WHAT THE TASK ASKS:
Please set down the listing exactly, from the first line to the last.

DATA SUPPLIED:
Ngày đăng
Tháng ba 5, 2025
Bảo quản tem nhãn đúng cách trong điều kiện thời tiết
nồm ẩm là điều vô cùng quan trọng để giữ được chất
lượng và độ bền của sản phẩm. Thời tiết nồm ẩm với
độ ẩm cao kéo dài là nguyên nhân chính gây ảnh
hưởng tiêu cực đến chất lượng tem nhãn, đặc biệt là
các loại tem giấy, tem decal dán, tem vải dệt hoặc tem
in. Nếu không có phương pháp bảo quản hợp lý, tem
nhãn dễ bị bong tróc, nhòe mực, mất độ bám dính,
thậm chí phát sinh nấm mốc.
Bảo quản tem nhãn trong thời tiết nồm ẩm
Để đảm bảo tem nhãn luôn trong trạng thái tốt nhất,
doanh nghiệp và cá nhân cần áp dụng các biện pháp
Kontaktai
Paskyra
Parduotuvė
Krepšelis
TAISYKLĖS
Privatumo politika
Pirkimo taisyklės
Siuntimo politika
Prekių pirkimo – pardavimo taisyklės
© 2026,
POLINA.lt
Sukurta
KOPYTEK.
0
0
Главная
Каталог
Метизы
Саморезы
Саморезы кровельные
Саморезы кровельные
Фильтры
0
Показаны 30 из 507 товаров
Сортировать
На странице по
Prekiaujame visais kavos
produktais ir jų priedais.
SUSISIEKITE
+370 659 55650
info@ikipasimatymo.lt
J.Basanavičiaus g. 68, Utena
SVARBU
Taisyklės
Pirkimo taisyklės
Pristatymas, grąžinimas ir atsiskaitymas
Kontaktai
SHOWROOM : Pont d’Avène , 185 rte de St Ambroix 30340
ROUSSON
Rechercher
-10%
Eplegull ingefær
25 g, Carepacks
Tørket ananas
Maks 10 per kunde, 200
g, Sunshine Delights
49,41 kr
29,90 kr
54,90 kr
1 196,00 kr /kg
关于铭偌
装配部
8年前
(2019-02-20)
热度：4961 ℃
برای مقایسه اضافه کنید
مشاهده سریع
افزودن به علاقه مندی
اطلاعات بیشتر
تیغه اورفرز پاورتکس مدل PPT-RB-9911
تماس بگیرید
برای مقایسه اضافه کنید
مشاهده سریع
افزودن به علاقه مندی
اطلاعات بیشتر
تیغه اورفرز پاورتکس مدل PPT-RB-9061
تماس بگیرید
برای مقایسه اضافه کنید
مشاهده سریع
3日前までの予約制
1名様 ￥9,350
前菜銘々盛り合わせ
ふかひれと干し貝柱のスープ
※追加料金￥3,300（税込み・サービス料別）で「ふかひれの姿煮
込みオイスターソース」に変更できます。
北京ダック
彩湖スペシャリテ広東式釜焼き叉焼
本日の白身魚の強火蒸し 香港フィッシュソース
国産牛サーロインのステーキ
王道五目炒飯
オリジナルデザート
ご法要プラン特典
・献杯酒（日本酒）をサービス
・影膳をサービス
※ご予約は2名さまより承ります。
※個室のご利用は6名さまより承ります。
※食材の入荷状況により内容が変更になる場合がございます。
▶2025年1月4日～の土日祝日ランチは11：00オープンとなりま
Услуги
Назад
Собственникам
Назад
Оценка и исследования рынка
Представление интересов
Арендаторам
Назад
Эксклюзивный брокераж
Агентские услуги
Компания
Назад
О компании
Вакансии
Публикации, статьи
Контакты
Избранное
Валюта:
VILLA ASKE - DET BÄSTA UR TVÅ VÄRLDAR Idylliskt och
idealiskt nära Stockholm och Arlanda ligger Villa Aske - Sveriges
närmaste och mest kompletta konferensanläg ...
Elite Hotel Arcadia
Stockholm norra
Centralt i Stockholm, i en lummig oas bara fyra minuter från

TASK RESULT:
Ngày đăng
Tháng ba 5, 2025
Bảo quản tem nhãn đúng cách trong điều kiện thời tiết
nồm ẩm là điều vô cùng quan trọng để giữ được chất
lượng và độ bền của sản phẩm. Thời tiết nồm ẩm với
độ ẩm cao kéo dài là nguyên nhân chính gây ảnh
hưởng tiêu cực đến chất lượng tem nhãn, đặc biệt là
các loại tem giấy, tem decal dán, tem vải dệt hoặc tem
in. Nếu không có phương pháp bảo quản hợp lý, tem
nhãn dễ bị bong tróc, nhòe mực, mất độ bám dính,
thậm chí phát sinh nấm mốc.
Bảo quản tem nhãn trong thời tiết nồm ẩm
Để đảm bảo tem nhãn luôn trong trạng thái tốt nhất,
doanh nghiệp và cá nhân cần áp dụng các biện pháp
Kontaktai
Paskyra
Parduotuvė
Krepšelis
TAISYKLĖS
Privatumo politika
Pirkimo taisyklės
Siuntimo politika
Prekių pirkimo – pardavimo taisyklės
© 2026,
POLINA.lt
Sukurta
KOPYTEK.
0
0
Главная
Каталог
Метизы
Саморезы
Саморезы кровельные
Саморезы кровельные
Фильтры
0
Показаны 30 из 507 товаров
Сортировать
На странице по
Prekiaujame visais kavos
produktais ir jų priedais.
SUSISIEKITE
+370 659 55650
info@ikipasimatymo.lt
J.Basanavičiaus g. 68, Utena
SVARBU
Taisyklės
Pirkimo taisyklės
Pristatymas, grąžinimas ir atsiskaitymas
Kontaktai
SHOWROOM : Pont d’Avène , 185 rte de St Ambroix 30340
ROUSSON
Rechercher
-10%
Eplegull ingefær
25 g, Carepacks
Tørket ananas
Maks 10 per kunde, 200
g, Sunshine Delights
49,41 kr
29,90 kr
54,90 kr
1 196,00 kr /kg
关于铭偌
装配部
8年前
(2019-02-20)
热度：4961 ℃
برای مقایسه اضافه کنید
مشاهده سریع
افزودن به علاقه مندی
اطلاعات بیشتر
تیغه اورفرز پاورتکس مدل PPT-RB-9911
تماس بگیرید
برای مقایسه اضافه کنید
مشاهده سریع
افزودن به علاقه مندی
اطلاعات بیشتر
تیغه اورفرز پاورتکس مدل PPT-RB-9061
تماس بگیرید
برای مقایسه اضافه کنید
مشاهده سریع
3日前までの予約制
1名様 ￥9,350
前菜銘々盛り合わせ
ふかひれと干し貝柱のスープ
※追加料金￥3,300（税込み・サービス料別）で「ふかひれの姿煮
込みオイスターソース」に変更できます。
北京ダック
彩湖スペシャリテ広東式釜焼き叉焼
本日の白身魚の強火蒸し 香港フィッシュソース
国産牛サーロインのステーキ
王道五目炒飯
オリジナルデザート
ご法要プラン特典
・献杯酒（日本酒）をサービス
・影膳をサービス
※ご予約は2名さまより承ります。
※個室のご利用は6名さまより承ります。
※食材の入荷状況により内容が変更になる場合がございます。
▶2025年1月4日～の土日祝日ランチは11：00オープンとなりま
Услуги
Назад
Собственникам
Назад
Оценка и исследования рынка
Представление интересов
Арендаторам
Назад
Эксклюзивный брокераж
Агентские услуги
Компания
Назад
О компании
Вакансии
Публикации, статьи
Контакты
Избранное
Валюта:
VILLA ASKE - DET BÄSTA UR TVÅ VÄRLDAR Idylliskt och
idealiskt nära Stockholm och Arlanda ligger Villa Aske - Sveriges
närmaste och mest kompletta konferensanläg ...
Elite Hotel Arcadia
Stockholm norra
Centralt i Stockholm, i en lummig oas bara fyra minuter från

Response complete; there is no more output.